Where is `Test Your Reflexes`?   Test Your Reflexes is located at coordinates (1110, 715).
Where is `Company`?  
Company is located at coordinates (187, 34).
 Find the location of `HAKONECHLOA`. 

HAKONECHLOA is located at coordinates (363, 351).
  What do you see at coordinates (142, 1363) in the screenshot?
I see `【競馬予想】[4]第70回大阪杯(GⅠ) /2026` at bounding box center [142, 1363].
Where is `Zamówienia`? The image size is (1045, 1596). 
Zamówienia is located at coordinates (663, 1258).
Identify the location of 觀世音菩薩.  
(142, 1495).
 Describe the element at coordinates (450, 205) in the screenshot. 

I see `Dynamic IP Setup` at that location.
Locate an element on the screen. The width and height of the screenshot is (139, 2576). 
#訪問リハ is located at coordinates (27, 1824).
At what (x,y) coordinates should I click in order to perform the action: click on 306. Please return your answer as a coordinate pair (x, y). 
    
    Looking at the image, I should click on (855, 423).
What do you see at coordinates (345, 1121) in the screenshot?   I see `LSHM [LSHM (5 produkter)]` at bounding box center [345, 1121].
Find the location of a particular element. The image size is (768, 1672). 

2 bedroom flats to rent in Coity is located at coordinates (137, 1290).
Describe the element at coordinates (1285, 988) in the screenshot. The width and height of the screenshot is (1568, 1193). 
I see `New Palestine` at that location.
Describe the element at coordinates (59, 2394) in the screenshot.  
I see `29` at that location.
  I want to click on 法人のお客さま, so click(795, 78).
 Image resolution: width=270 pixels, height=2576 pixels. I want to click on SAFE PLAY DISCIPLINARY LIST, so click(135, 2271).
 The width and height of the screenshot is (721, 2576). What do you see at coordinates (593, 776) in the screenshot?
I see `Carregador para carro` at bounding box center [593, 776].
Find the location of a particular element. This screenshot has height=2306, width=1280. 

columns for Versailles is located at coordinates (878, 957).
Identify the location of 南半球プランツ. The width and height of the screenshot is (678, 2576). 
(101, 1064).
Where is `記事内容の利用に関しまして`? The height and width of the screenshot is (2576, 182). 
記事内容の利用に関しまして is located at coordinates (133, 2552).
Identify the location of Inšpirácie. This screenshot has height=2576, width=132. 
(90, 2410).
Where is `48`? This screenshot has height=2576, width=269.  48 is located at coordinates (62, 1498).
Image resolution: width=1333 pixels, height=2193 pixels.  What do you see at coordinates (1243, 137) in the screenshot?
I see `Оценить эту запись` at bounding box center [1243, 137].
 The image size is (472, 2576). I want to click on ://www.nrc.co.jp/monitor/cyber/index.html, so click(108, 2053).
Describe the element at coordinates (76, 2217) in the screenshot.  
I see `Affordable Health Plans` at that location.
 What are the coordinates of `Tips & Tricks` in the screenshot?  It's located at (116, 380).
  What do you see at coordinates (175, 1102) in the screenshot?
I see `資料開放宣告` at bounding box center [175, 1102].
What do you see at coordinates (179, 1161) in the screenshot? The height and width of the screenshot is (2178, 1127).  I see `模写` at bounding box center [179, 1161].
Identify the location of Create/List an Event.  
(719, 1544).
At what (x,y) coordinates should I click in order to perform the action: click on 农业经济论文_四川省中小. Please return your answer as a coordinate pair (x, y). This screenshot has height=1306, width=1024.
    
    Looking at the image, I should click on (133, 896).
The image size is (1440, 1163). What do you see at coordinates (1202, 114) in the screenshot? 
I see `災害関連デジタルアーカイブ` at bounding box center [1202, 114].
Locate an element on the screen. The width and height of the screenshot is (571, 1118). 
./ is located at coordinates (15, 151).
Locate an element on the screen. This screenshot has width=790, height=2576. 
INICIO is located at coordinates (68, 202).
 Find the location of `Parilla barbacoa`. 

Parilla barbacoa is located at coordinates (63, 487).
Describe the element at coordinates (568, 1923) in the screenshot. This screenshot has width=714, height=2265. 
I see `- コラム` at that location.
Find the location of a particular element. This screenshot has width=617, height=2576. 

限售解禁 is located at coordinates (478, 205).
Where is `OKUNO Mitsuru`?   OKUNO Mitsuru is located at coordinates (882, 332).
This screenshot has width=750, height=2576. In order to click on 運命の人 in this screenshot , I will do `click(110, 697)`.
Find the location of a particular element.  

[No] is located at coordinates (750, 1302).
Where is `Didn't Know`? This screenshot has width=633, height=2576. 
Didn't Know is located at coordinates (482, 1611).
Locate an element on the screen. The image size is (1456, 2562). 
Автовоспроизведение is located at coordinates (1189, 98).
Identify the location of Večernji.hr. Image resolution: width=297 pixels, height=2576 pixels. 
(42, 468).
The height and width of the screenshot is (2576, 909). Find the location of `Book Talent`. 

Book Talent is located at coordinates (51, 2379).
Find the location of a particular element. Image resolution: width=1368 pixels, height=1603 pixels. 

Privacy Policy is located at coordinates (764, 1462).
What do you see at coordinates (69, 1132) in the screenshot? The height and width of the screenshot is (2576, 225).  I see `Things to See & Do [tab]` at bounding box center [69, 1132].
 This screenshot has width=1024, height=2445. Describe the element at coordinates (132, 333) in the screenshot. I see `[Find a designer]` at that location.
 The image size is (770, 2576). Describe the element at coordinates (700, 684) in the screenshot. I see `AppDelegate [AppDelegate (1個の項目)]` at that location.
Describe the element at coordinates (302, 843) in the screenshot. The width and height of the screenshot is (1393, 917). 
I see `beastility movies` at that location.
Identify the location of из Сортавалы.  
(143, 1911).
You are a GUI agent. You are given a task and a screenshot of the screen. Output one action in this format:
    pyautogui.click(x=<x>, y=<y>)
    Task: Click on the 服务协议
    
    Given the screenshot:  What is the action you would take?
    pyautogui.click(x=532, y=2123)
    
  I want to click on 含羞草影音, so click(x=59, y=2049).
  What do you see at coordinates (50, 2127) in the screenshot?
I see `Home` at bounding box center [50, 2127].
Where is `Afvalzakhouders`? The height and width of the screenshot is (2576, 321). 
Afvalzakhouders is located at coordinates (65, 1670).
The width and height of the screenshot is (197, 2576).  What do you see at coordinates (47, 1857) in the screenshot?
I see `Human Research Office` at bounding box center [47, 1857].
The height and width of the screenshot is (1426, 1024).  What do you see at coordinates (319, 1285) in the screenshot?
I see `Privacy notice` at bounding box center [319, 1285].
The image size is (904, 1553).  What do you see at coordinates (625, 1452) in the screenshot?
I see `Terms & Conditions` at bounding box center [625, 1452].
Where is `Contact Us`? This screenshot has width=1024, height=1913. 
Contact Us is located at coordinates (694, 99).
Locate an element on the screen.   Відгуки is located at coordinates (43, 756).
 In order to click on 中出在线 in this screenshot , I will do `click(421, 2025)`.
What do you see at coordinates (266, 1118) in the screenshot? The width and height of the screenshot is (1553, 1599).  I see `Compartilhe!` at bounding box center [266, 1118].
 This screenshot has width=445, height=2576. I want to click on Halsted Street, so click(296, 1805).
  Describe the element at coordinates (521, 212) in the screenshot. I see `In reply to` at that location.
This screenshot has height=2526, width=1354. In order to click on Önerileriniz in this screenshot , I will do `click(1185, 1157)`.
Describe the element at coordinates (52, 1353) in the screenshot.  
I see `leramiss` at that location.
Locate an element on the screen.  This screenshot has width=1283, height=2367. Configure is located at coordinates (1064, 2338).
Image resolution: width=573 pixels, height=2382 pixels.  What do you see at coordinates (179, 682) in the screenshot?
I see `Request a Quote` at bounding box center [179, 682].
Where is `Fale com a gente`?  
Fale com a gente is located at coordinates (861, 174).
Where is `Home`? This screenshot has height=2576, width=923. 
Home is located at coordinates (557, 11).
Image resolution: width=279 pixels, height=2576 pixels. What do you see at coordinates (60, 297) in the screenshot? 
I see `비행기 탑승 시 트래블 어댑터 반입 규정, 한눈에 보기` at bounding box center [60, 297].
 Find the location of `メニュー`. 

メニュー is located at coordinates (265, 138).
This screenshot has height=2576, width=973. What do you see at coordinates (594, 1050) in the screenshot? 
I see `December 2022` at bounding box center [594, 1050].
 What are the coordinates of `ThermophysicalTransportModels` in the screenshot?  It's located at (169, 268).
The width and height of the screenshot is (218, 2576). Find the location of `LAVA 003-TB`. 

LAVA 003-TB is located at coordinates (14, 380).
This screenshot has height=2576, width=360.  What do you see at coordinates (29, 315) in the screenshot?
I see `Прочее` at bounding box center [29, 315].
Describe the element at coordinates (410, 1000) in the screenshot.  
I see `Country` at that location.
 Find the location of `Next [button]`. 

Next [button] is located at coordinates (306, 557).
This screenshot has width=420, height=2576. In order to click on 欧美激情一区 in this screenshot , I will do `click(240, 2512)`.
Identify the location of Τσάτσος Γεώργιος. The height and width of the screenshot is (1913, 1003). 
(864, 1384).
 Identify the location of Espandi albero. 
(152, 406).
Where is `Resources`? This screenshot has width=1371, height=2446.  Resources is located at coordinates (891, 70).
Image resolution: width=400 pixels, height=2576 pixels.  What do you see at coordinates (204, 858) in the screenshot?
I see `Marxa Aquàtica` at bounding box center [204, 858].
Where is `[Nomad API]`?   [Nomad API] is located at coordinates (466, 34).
____________________
Exercise description:
Say how many of the lines above include the string "will", and give no other words.

Result of this task:
4